DONETSK, Ukraine – (Reuters) – Thirty-three miners were confirmed dead late on Wednesday after a coal mine blast in the rebel-held city of Donetsk near the battle front in eastern Ukraine, indicating no one trapped in the rubble survived.
Mine officials said the explosion was most likely caused by gas and not fighting in the war between Moscow-backed rebels and Ukraine government forces. Nevertheless, Kiev suggested the war had made the disaster worse, accusing the separatists of holding up a rescue effort by restricting access.
Outside the gates of the Zasyadko mine, about 30 relatives clamored for information about any survivors. Sergei Baldayev, a miner injured in the blast, mingled with the crowd, his face covered in scratches and one arm hanging motionless by his side, the result of a broken collarbone.

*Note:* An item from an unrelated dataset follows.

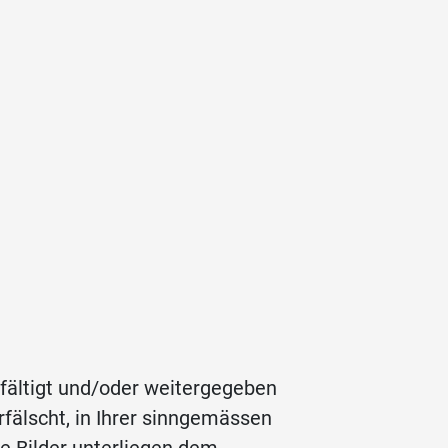
lfältigt und/oder weitergegeben
rfälscht, in Ihrer sinngemässen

The sister of one miner who was in the pit at the time of the explosion, Alexei Novoselsky, stood in tears. “Tell me, are there survivors? Why are you concealing the truth?” she asked as a rescue worker tried to calm her. The Donetsk regional administration said 16 injured people were in hospital.
Earlier in the day, after the body of one miner had been retrieved, the emergence services said 32 people remained trapped in the mine. But hour after hour the death toll kept rising.
“The total deaths amount to 33 people,” Interfax news agency reported, citing the region administration’s press service.
Eduard Dmitrenko, a miner who went down the affected shaft after the blast, said it was unlikely any of the missing miners would be found alive. “But they will of course find bodies,” said Dmitrenko, his face covered with coal dust.
Trucks and buses were driven to the mine in preparation for transporting the bodies to local morgues.